■ Your instructions
Set down, exactly as written, the lines from the top of the data to the line that holds "еще в 1988 год", and omit the pictures.

■ Information provided
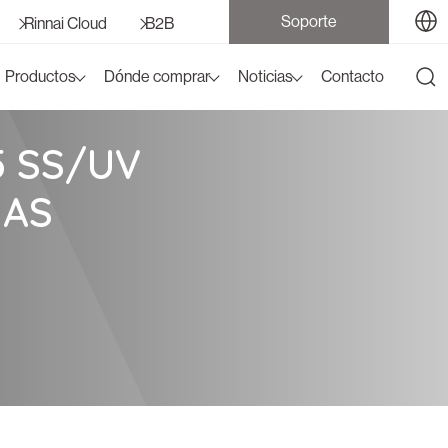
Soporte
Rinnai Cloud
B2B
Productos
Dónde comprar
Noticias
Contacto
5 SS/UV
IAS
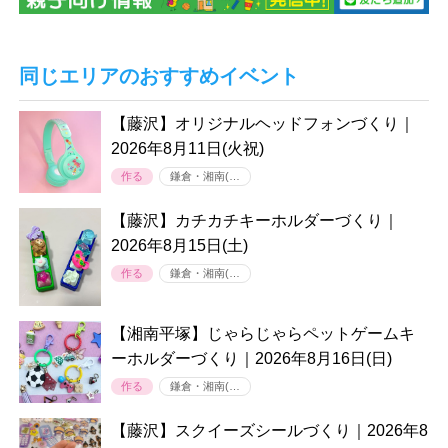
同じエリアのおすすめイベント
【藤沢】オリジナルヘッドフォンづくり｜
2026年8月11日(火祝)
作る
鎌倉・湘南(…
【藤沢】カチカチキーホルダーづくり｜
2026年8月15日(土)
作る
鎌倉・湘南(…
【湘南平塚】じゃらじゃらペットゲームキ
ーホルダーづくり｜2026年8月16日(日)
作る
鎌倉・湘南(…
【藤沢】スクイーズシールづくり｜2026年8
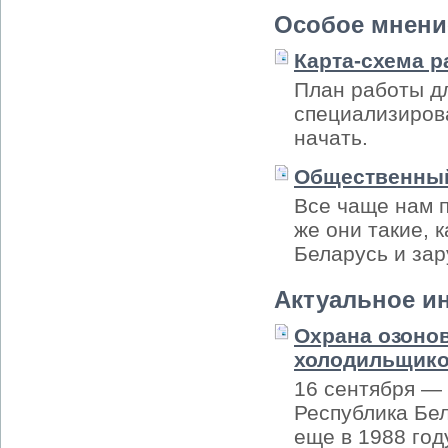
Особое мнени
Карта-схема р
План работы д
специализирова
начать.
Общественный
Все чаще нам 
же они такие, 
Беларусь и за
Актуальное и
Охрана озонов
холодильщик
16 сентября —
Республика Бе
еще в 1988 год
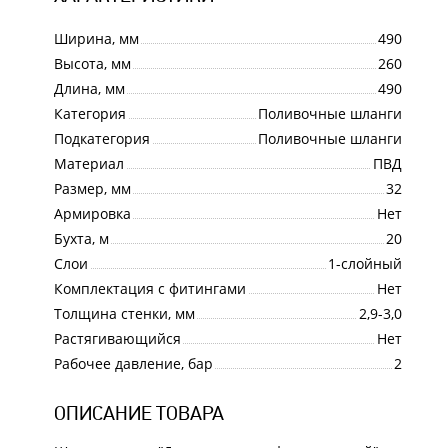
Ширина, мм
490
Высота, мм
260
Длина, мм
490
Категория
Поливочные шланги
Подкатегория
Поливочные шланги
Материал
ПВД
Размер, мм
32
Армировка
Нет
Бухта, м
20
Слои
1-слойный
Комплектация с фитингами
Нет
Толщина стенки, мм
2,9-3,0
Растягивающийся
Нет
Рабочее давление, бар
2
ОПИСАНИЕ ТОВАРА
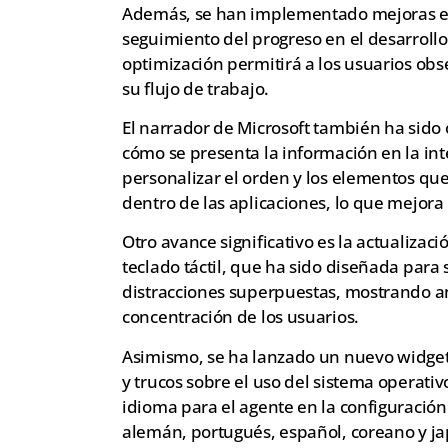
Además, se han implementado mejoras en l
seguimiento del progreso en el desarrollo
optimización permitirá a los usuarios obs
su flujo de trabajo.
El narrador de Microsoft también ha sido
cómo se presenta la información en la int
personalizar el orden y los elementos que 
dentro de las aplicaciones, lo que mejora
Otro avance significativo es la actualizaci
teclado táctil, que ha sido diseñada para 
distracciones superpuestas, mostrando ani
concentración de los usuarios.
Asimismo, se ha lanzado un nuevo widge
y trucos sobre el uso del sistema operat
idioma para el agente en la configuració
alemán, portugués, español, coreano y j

■ Output of the task
Soporte
Rinnai Cloud
B2B
Productos
Dónde comprar
Noticias
Contacto
5 SS/UV
IAS
同じエリアのおすすめイベント
【藤沢】オリジナルヘッドフォンづくり｜
2026年8月11日(火祝)
作る
鎌倉・湘南(…
【藤沢】カチカチキーホルダーづくり｜
2026年8月15日(土)
作る
鎌倉・湘南(…
【湘南平塚】じゃらじゃらペットゲームキ
ーホルダーづくり｜2026年8月16日(日)
作る
鎌倉・湘南(…
【藤沢】スクイーズシールづくり｜2026年8
Особое мнени
Карта-схема р
План работы д
специализирова
начать.
Общественный
Все чаще нам 
же они такие, 
Беларусь и за
Актуальное и
Охрана озонов
холодильщик
16 сентября —
Республика Бе
еще в 1988 год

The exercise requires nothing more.